There isn't a whole lot going on right now...
Got some Wii Fit done. My Wii Fit age seems to be staying around 25. I'd like to get it back down to 20. But considering I'm 29, I'm quite pleased with that number.
I'm still remaining hopeful that something will come up. I'm just not thinking it's going to happen. I get these feelings like it is only to be horribly let down.
I'm thinking that my roommate is passive-aggressively letting me know that she's probably going to move out. In a lot of ways, that's perfectly fine. I honestly don't think she places any value on me as a friend. At least that's how it comes across. Maybe it's because I'm the person who actually talks about and deals with problems. She never actually discussed lowering her rent with my SO, she just did it. So, being communicative, not exactly a strong suit.
Yesterday I totally broke down. I'd like to think that I'm a stronger person. I also like to think that I'm a nice person and one who has a good soul. For some reason I just didn't feel it last night. I just started crying for a while. I felt like crepe. And to a certain degree I still do. I think we've figured out a good portion of the problem though, I spend too much time around negative people. I think my SO and myself have come to the conclusion that I need a vacation from the apartment.

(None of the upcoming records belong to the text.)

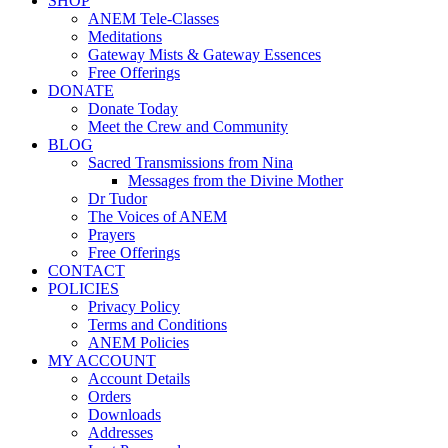
SHOP
ANEM Tele-Classes
Meditations
Gateway Mists & Gateway Essences
Free Offerings
DONATE
Donate Today
Meet the Crew and Community
BLOG
Sacred Transmissions from Nina
Messages from the Divine Mother
Dr Tudor
The Voices of ANEM
Prayers
Free Offerings
CONTACT
POLICIES
Privacy Policy
Terms and Conditions
ANEM Policies
MY ACCOUNT
Account Details
Orders
Downloads
Addresses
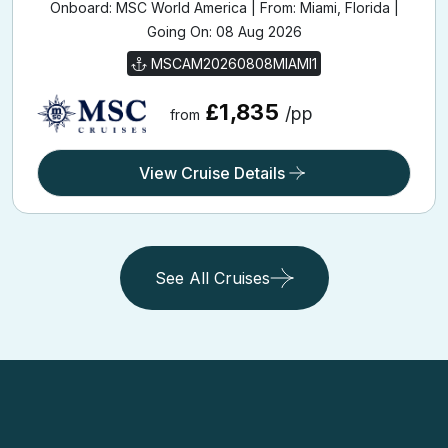
Onboard: MSC World America | From: Miami, Florida |
Going On: 08 Aug 2026
MSCAM20260808MIAMI1
£1,835
/pp
from
View Cruise Details
See All Cruises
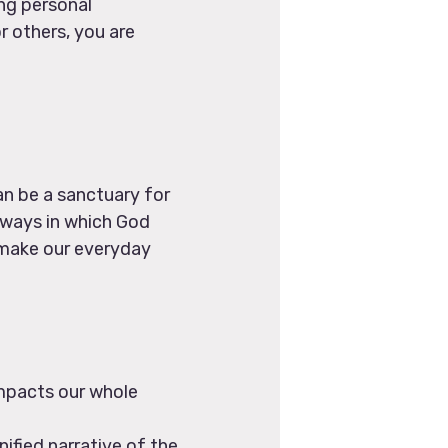
ng personal
r others, you are
can be a sanctuary for
e ways in which God
o make our everyday
mpacts our whole
ified narrative of the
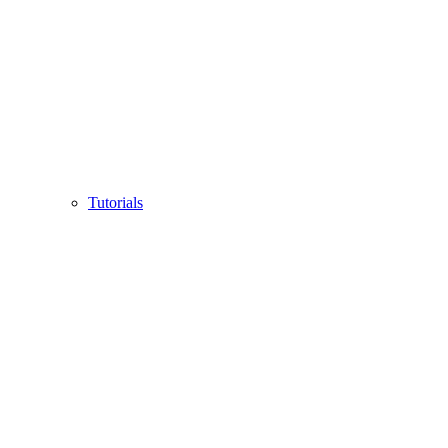
Tutorials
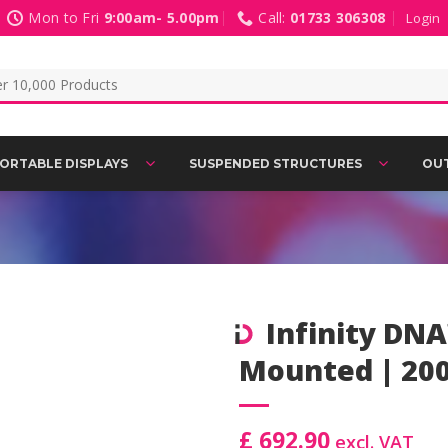
Mon to Fri
9:00am- 5.00pm
Call:
01733 306308
Login
ORTABLE DISPLAYS
SUSPENDED STRUCTURES
OUT
Infinity DNA
Mounted | 20
Add to
Wishlist
£ 692.90
excl. VAT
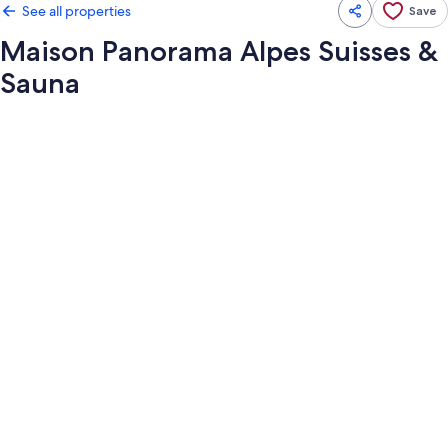
See all properties
Save
Maison Panorama Alpes Suisses &
Sauna
Photo
gallery
for
Maison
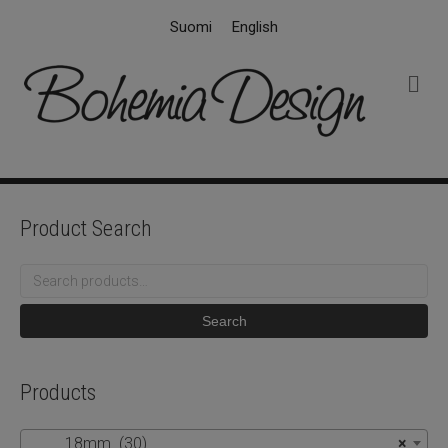
Suomi
English
M
e
n
u
Product Search
Search
for:
Search
Products
18mm (30)
×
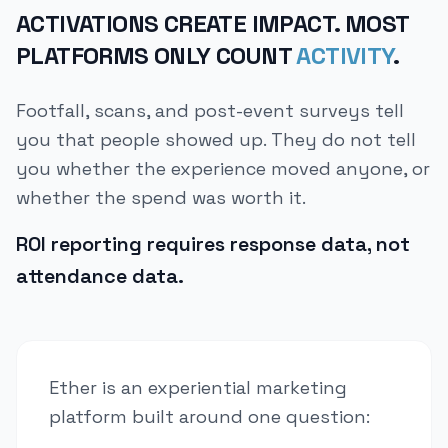
ACTIVATIONS CREATE IMPACT. MOST
PLATFORMS ONLY COUNT
ACTIVITY
.
Footfall, scans, and post-event surveys tell
you that people showed up. They do not tell
you whether the experience moved anyone, or
whether the spend was worth it.
ROI reporting requires response data, not
attendance data.
Ether is an experiential marketing
platform built around one question:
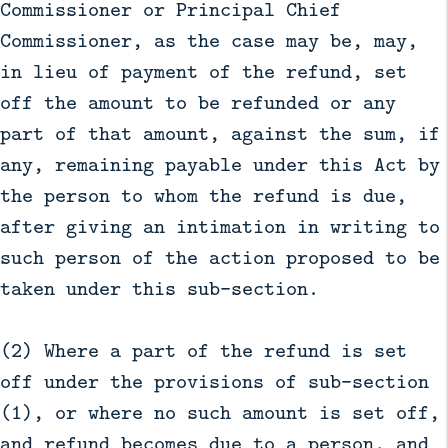
Commissioner or Principal Chief
Commissioner, as the case may be, may,
in lieu of payment of the refund, set
off the amount to be refunded or any
part of that amount, against the sum, if
any, remaining payable under this Act by
the person to whom the refund is due,
after giving an intimation in writing to
such person of the action proposed to be
taken under this sub-section.
(2) Where a part of the refund is set
off under the provisions of sub-section
(1), or where no such amount is set off,
and refund becomes due to a person, and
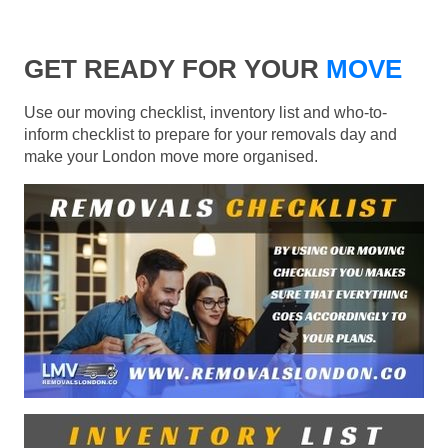
GET READY FOR YOUR
MOVE
Use our moving checklist, inventory list and who-to-
inform checklist to prepare for your removals day and
make your London move more organised.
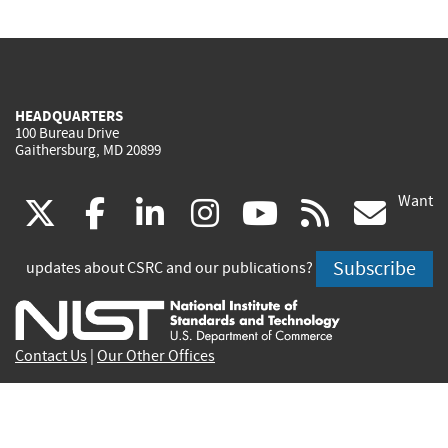
HEADQUARTERS
100 Bureau Drive
Gaithersburg, MD 20899
Want
(link
(link
(link
(link
(link
(lin
X
facebook
linkedin
instagram
youtube
rss
go
is
is
is
is
is
is
Subscribe
updates about CSRC and our publications?
external)
external)
external)
external)
external)
exte
Contact Us
|
Our Other Offices
Send inquiries to
csrc-inquiry@nist.gov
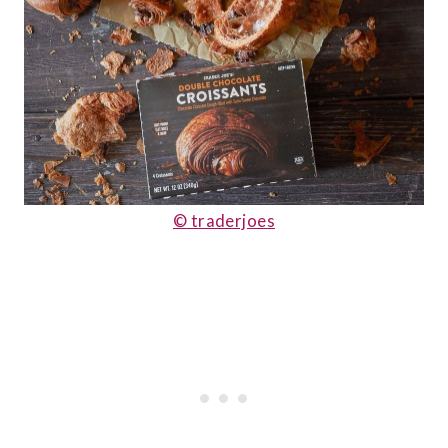
© traderjoes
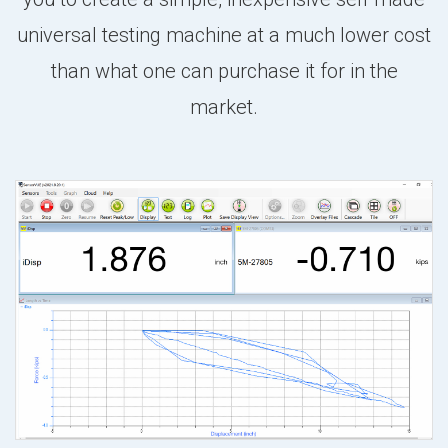
universal testing machine at a much lower cost
than what one can purchase it for in the
market.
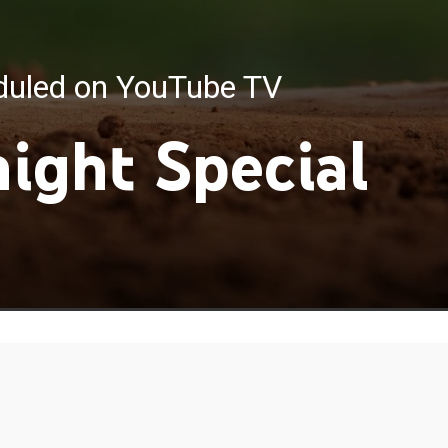
eduled on YouTube TV
night Special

I think my problem is that I have a hard time being around people who essentially create their own problems. My roommate is one of those people. She doesn't talk about the problems she's having, trying to get some form of resolve from it. Which is why a lot of her relationships end badly. She's dating someone who smokes and doesn't maintain her ideal of good hygiene. Which, according to her are two deal breakers... so, I think you get a good idea where I'm at.
I hear her complain about him a lot. Or, when he's over, she complains about where he lives. Which means that she has him over a lot. I don't mind having him over, but when they're together I get this crushing negative feeling. One where I just simply do not want to be home anymore. I know I can't deal with this anymore.
Luckily enough, we need to re-negotiate rent at the end of this month. We're going to bump her rent to 40% from the 28% she's been paying (the original amount we agreed upon was 33% which I think she's paid like twice).
*sigh* I know, this sounds all fairly vitriolic. And to a certain degree, I feel that way. I think that the friendship is better off with us just not living together. I like here when I don't have to deal with living together. I'm certain that this happens to a lot of people. You never know someone until you live with them.
Sorry you had such a bad day. I hope things are better now.
ReplyDeleteP.S. I'm so sorry I'm behind on your blog, but with Mike's problem coming up, I'm really trying to limit my online time and focus on things that need done here. I did read your comments at my blog (me likey) and I'll try to respond soon.
It's okies. I understand. I never got the chance to meet him unfortunately (to answer your question from your blog).